Flucht aus der Realität wird auch oft genannt.
es ist eine Welt, wo einfach jeder etwas erreichen kann und jeder "jemand" ist- mit einem Minimum an Aufwand.
man bekommt ständig tolle Titel, die einen zu etwas besonderem machen (können).
auch ist das ganze so aufgebaut, dass man sehr schnell zu Erfolgserlebnissen kommt.
und Erfolg treibt einen an und begeistert einen noch zusätzlich.
eine Art Teufelskreis, da man den Spieler auf vielen Facetten "bindet". bricht mal eine Facette ein, sind da noch mindestens 2-3 weitere, die einen wiederum auffangen.

und da Blizzard Marktführer im Spielesegment ist, können die das aufgrund ihrer enormen finanziellen Mittel so gut wie kein anderer umsetzen.


unter anderem hat mir übrigens auch geholfen, mir die Dinge, die ich dir hier erzähle bewußt(er) wahrzunehmen und halt auch über die Logik dem Spiel an Faszination zu nehmen.
mir klar zu machen, dass man zwar DENKT man käme vorwärts, aber in Wirklichkeit tritt man auf der Stelle bzw rollt sogar langsam rückwärts.

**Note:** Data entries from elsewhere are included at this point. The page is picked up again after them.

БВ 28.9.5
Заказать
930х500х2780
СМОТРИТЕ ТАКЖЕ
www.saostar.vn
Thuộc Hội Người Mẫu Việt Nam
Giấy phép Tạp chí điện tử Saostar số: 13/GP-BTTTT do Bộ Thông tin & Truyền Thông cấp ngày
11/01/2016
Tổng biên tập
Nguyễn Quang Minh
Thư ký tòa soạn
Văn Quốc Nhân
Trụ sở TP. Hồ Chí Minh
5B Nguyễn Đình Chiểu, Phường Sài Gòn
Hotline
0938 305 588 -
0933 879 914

allerdings ist "Logik" eine Schiene, auf die ich nicht zu sehr bauen würde.
denn wenn das mit der Logik so einfach wäre, hätten wir in unserer Welt keine Raucher und Alkoholiker mehr 😀

wenn immer du damit helfen willst - viel Glück dabei 🙂


Skynd
 
Ich weiß erlich gesagt nicht wie ich dir helfen soll.

Aber eines kann ich dir SAGEN: Scheiß auf deine Ex Freundin. Die hat dich nie geliebt. Wen sie sich so schnell einen anderen Jungen holt.

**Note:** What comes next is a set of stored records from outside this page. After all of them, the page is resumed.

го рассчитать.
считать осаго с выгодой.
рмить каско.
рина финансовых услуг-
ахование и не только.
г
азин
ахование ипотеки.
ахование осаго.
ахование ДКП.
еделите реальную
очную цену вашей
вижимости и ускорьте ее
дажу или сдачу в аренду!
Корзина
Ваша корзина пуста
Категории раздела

Sehe das mit deiner Freundin als erfahrung wie Mädchen sind.....
 
Glückwunsch an alle, die es geschafft haben!

Mich interessiert, wie ihr es wann und wo bemerkt habt? Und wie kam es, dass ihr dagegen vorgehen konntet?

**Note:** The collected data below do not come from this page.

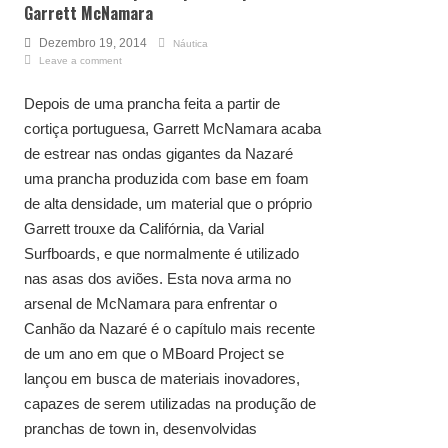
Garrett McNamara
Dezembro 19, 2014
Náutica
Leave a comment
Depois de uma prancha feita a partir de
cortiça portuguesa, Garrett McNamara acaba
de estrear nas ondas gigantes da Nazaré
uma prancha produzida com base em foam
de alta densidade, um material que o próprio
Garrett trouxe da Califórnia, da Varial
Surfboards, e que normalmente é utilizado
nas asas dos aviões. Esta nova arma no
arsenal de McNamara para enfrentar o
Canhão da Nazaré é o capítulo mais recente
de um ano em que o MBoard Project se
lançou em busca de materiais inovadores,
capazes de serem utilizadas na produção de
pranchas de town in, desenvolvidas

ich bemerkte das ich süchtig war als mein char in wow 6000 gearscore hatte und ich mich fragte "so und was bringt dir das jetzt in deinem realen leben?" dann fing ich an drüber nachzudenken was ich verloren habe und das gab mir die einsicht

lg
 
Ich war auch 5 Jahre wow süchtig. ich vernachläsigte alles. meine familie, freunde, tochter, hobbies. gearbeitet hab ich nebenbei die ganze zeit, dass wars dann aber schon auch. mein erster gedanke nach der arbeit war, sofort zocken. zu hause angekommen startete ich immer zuerst meinen rechner, bevor ich mir die schuhe und jacke auszog!!!!
den einzigen termin den ich noch im kopf hatte war, dass ich pünktlich zu den raids erscheinen muss!!!
zum glück kam dann der zeitpunkt wo ich vom einen tag auf den anderen tag die lust an wow verlor. ich kannte einfach alles in diesem spiel, war ehrfürchtig in allen fraktion, und hab alles erledigt was es zu erledigen gab.
der reiz war nicht mehr vorhanden und so wurde ich frei gegeben.
dass traurige ist, dass ich aufgrund des spiels die einsicht hatte, nicht aufgrund dessen, dass ich alle meine liebsten vernachläsigte!!!